The problem: Taking the listing below, restate word for word each line from the line with "[함께 읽어요] 마을감수성을 자라게 하는 책 ①" to the line with "의 대문호 호르헤 루이스 보르헤스의 말입니다. 그것은 사람뿐 아니", ends included, and stop there.

Data for processing:
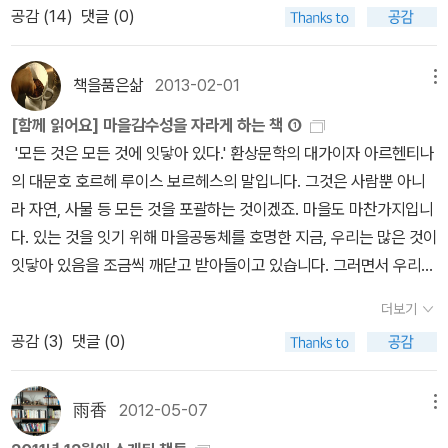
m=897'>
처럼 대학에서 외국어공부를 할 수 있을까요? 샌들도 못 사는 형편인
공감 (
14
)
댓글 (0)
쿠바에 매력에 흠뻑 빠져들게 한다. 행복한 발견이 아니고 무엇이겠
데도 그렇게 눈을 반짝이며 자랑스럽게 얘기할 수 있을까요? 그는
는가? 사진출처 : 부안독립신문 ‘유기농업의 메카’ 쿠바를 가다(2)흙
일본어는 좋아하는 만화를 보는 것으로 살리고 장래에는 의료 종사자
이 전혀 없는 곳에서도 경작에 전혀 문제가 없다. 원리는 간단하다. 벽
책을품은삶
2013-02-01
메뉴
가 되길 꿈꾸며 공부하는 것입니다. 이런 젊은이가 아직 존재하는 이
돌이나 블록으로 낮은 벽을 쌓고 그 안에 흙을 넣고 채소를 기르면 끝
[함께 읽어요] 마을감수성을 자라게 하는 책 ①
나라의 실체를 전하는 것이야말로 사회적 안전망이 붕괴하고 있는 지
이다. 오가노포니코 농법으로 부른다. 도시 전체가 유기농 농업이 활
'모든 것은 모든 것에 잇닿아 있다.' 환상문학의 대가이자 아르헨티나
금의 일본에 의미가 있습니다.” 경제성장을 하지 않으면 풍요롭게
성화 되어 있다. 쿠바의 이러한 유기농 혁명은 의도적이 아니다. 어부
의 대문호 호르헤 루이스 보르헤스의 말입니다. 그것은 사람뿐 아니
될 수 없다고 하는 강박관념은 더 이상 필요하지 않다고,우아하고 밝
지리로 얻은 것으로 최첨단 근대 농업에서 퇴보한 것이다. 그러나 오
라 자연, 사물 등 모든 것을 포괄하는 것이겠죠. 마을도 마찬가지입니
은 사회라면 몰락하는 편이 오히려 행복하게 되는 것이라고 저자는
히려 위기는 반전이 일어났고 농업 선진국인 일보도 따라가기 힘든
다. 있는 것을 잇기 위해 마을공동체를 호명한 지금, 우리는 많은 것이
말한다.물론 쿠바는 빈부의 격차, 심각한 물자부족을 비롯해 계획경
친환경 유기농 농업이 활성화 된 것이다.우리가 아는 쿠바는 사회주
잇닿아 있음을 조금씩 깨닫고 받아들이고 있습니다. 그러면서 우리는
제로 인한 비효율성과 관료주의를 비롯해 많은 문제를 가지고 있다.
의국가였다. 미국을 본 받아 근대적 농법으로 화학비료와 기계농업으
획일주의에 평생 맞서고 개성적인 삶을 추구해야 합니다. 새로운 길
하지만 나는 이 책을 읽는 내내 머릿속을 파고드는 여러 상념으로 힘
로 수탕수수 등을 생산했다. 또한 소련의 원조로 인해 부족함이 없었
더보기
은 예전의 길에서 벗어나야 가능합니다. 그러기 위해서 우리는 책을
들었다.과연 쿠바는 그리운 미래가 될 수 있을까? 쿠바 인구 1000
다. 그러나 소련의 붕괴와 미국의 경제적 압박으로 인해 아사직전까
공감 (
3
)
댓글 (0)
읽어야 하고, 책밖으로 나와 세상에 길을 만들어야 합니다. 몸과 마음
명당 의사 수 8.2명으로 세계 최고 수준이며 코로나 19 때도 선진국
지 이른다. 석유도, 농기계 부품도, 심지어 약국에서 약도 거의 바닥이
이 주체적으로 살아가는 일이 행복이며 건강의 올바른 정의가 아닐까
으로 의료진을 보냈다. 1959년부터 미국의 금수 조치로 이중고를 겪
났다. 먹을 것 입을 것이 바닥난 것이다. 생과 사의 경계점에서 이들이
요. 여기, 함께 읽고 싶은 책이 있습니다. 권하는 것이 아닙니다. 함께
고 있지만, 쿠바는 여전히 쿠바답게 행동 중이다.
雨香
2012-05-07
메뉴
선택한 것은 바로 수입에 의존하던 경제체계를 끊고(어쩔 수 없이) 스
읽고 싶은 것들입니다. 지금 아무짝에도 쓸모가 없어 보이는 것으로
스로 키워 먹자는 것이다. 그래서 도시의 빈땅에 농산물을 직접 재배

==

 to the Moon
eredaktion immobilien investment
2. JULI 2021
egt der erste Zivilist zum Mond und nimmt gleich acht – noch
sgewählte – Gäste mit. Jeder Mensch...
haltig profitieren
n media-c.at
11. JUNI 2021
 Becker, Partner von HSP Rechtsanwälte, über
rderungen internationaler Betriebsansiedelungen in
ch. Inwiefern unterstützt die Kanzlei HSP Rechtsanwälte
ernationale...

Finished task:
[함께 읽어요] 마을감수성을 자라게 하는 책 ①
나라의 실체를 전하는 것이야말로 사회적 안전망이 붕괴하고 있는 지
이다. 오가노포니코 농법으로 부른다. 도시 전체가 유기농 농업이 활
'모든 것은 모든 것에 잇닿아 있다.' 환상문학의 대가이자 아르헨티나
금의 일본에 의미가 있습니다.” 경제성장을 하지 않으면 풍요롭게
성화 되어 있다. 쿠바의 이러한 유기농 혁명은 의도적이 아니다. 어부
의 대문호 호르헤 루이스 보르헤스의 말입니다. 그것은 사람뿐 아니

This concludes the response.